T.E.R:R.A.I.N - Taranaki Educational Resource: Research, Analysis and Information Network


Wasp (Golden spider wasp) Cryptocheilus australis

Kingdom: Animalia
Phylum: Arthropoda
Class: Insecta
Order: Hymenoptera
Suborder: Apocrita
Superfamily: Vespoidea
Family: Pompilidae
Subfamily: Pepsinae
Genus: Cryptocheilus
Species: C. australis
Binomial name: Cryptocheilus australis
Common names: Golden spider wasp, Australian golden spider wasp

Cryptocheilus australis is a spider hunting wasp accidentally introduced into New Zealand around 1960. It is native to Tasmania and south-eastern Australia, In New Zealand they are now found from the North Cape to Auckland. It habitats are urban areas, forests, wetlands and open shrub land.

The adults wasps are orange and black with yellow-orange wings with black tips. They have long thin legs. Females are >22 mm in length while males are >18.5 mm. Their diet is nectar usually from Leptospermum species (manuka) and Apiaceae species (wild celery, carrot or parsley). They are not aggressive but their sting is very painful.

Cryptocheilus australis are active mostly during January and March. They first constructed a complete cell and cell-passage nest before running around searching for spiders. Their multi-celled, compound nests are constructed in pre-existing cavities under stones, beside stumps and posts, in cracks in exposed compacted clay or in unmodified clay. One daughter may occupy her mother's nest and construct further cells extending from the main burrow the following season, while her adult male siblings may continue to occupy the nest.

When hunting the females mainly use their vision but antennal chemoreception (chemical sampling by the sensory hairs on that antenna) plays some role.

The prey in New Zealand is usually a spider from the Pisauridae family (Nursery web spiders). Once a spider is found it is pursued until it stops and cowers, and then the wasp rushes in and stings it twice. After being stung the spiders looses the movement of their legs. It is then dragged backwards with its back uppermost. The wasp mostly uses her pedipalps to hold the prey by the chelicerae (mouth parts). She can drag a prey many meters to her burrow.

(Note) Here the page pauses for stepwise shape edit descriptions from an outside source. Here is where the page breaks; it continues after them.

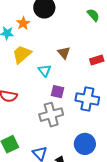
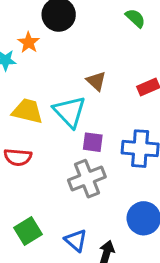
yellow trapezoid: (22, 54) -> (27, 111), moved, turned 60
cyan triangle: (45, 71) -> (70, 112), size x1.6

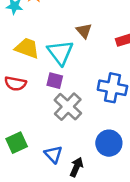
purple square: (93, 142) -> (55, 81), moved
gray cross: (87, 179) -> (68, 107), turned -32

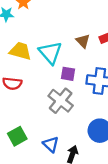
brown triangle: (84, 31) -> (83, 41), moved
purple square: (55, 81) -> (68, 74), moved

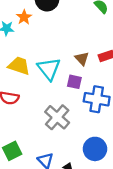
purple square: (68, 74) -> (74, 82), moved

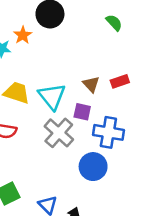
gray cross: (57, 117) -> (59, 133), moved
blue circle: (95, 149) -> (93, 167), moved

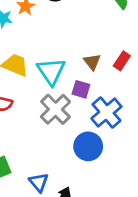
red rectangle: (120, 81) -> (122, 61), turned -42
blue cross: (108, 132) -> (106, 112), turned 36

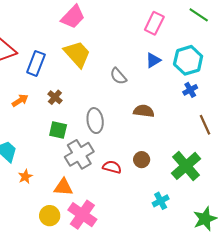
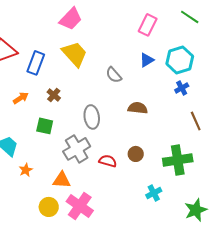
green square: (58, 130) -> (45, 126), moved
green cross: (186, 166) -> (178, 160), turned 32

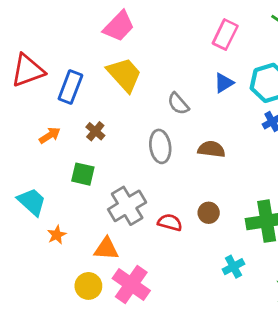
gray ellipse: (92, 117) -> (160, 146), moved

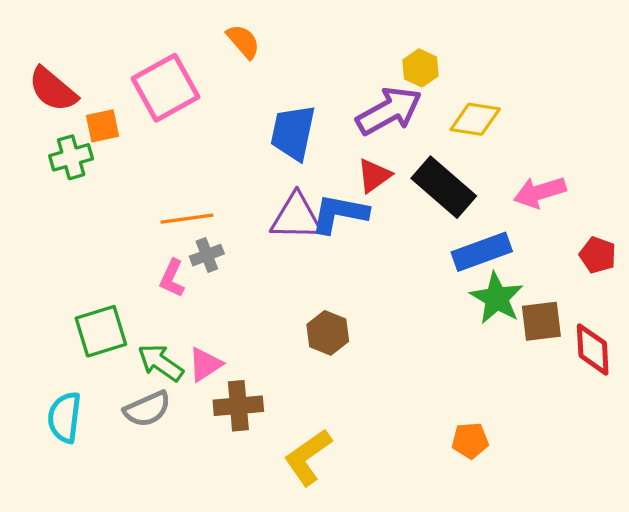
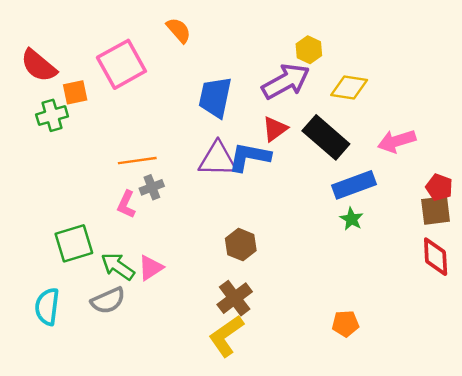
green star: (497, 298) -> (352, 219), moved, size x0.6
brown square: (541, 321) -> (436, 210), moved
brown cross: (238, 406) -> (235, 298), moved, turned -32

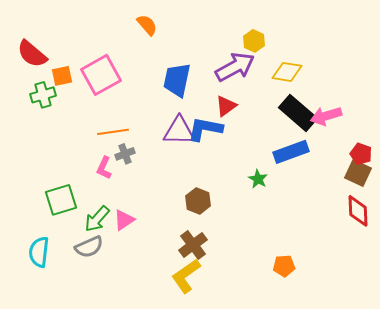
pink square: (121, 64) -> (101, 75), moved
black rectangle: (326, 137) -> (298, 113), moved
brown square: (436, 210) -> (358, 173), turned 32
green star: (352, 219) -> (258, 179), moved
green arrow: (118, 266) -> (97, 219), turned -84

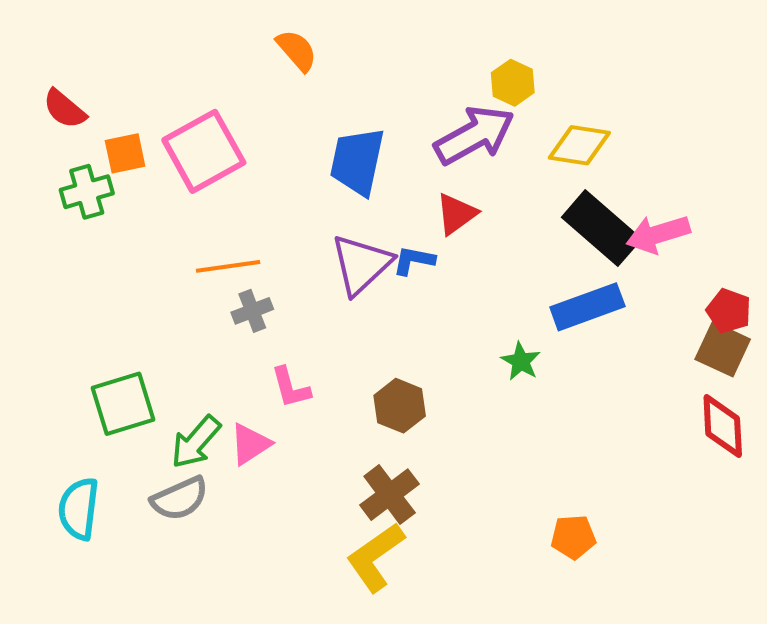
red semicircle: (32, 54) -> (64, 109), size x0.7
blue L-shape: (205, 129) -> (414, 260), size x0.6
purple triangle: (179, 131) -> (361, 264), turned -44
pink L-shape: (104, 168) -> (291, 388), moved, turned -40

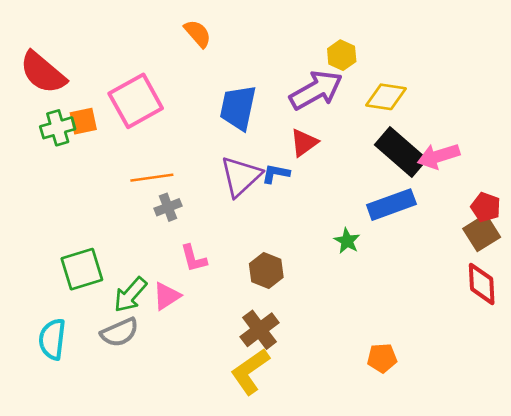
red semicircle: (64, 109) -> (43, 73), size x1.6
orange square: (125, 153) -> (83, 121), moved
brown square: (723, 349) -> (482, 233), turned 33

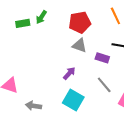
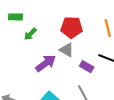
green arrow: (41, 17) -> (30, 34), moved
purple arrow: (69, 73) -> (46, 63), moved, size x1.5

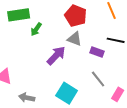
green rectangle: (15, 17) -> (19, 15), size x1.5
red pentagon: (72, 27) -> (76, 16), turned 30

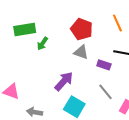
purple arrow: (56, 56) -> (64, 81), moved

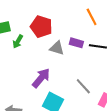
red pentagon: (82, 29) -> (41, 27), moved
purple rectangle: (104, 65) -> (76, 43), moved

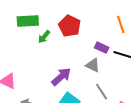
gray triangle: (57, 48) -> (93, 65), moved

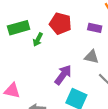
purple rectangle: (102, 48) -> (95, 28), moved

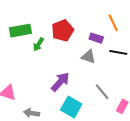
red pentagon: (60, 24) -> (63, 30), turned 30
gray triangle: (92, 57) -> (89, 57), moved

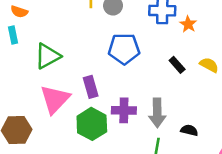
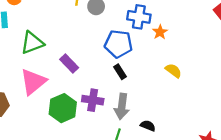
blue pentagon: (124, 49) -> (118, 44), moved
black rectangle: (177, 65) -> (120, 72), moved
purple rectangle: (91, 87) -> (69, 63), moved, turned -36

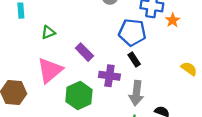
green triangle: (32, 43) -> (48, 32), size x0.6
yellow semicircle: (173, 71) -> (189, 69), moved
purple cross: (93, 100) -> (109, 76), moved

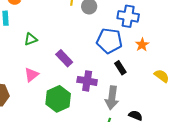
orange star: (173, 20) -> (142, 45), moved
black rectangle: (134, 60) -> (120, 68), moved
pink triangle: (50, 70) -> (31, 75), size x0.6

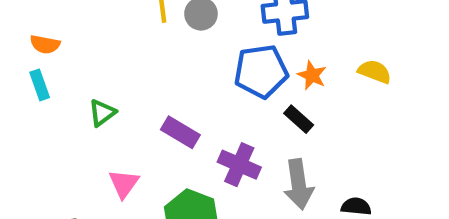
orange star: (142, 45) -> (312, 75), moved
yellow semicircle: (162, 76) -> (375, 72), moved
purple cross: (87, 81) -> (239, 165), turned 30

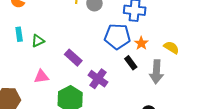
cyan rectangle: (40, 85) -> (19, 34), moved
pink triangle: (124, 184) -> (41, 77), turned 35
gray arrow: (299, 184) -> (156, 72), moved

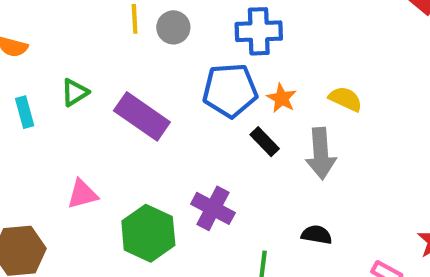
green triangle: (38, 41) -> (75, 92), moved
purple rectangle: (73, 58) -> (142, 116), moved, size x1.4
purple cross: (98, 79) -> (213, 208), moved

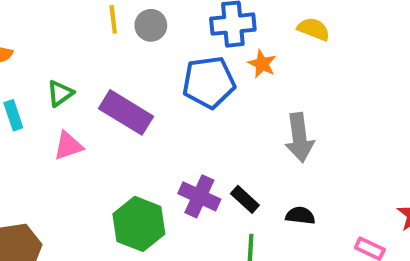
orange star: (282, 98) -> (262, 64), moved
yellow semicircle: (345, 99) -> (314, 29), moved
black rectangle: (265, 142) -> (245, 199), moved
pink triangle: (82, 194) -> (68, 146), moved

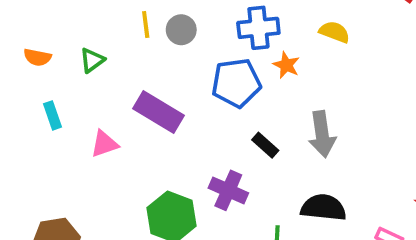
green triangle: (60, 93) -> (92, 60), moved
black rectangle: (245, 199) -> (265, 145), moved
black semicircle: (300, 216) -> (323, 208), size x1.6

The wasp then positions its prey in a nest cell with the underside facing upwards. The egg ventral, and the posterior of the abdomen of the spider facing the burrow and the cell entrance. That is because the prey is taken into the cell by the pedipalps. A single egg is laid on the abdomen of the still living paralysed spider and the nest cell is then closed with compacted earth. The main burrow of the nest and its external entrance are kept open for the duration the nesting cycle.

When the wasp larva hatches, it begins to feed on the still-living spider. After consuming the edible parts of the spider, the larva spins a silk cocoon and pupates, usually emerging as an adult the next summer. The young males wasps emerge first, 3-8 days before the females and gather around the nests, often entering them and sometimes assisting the females to hatch before mating with the docile, newly emerged females. After around two days the females commence hunting.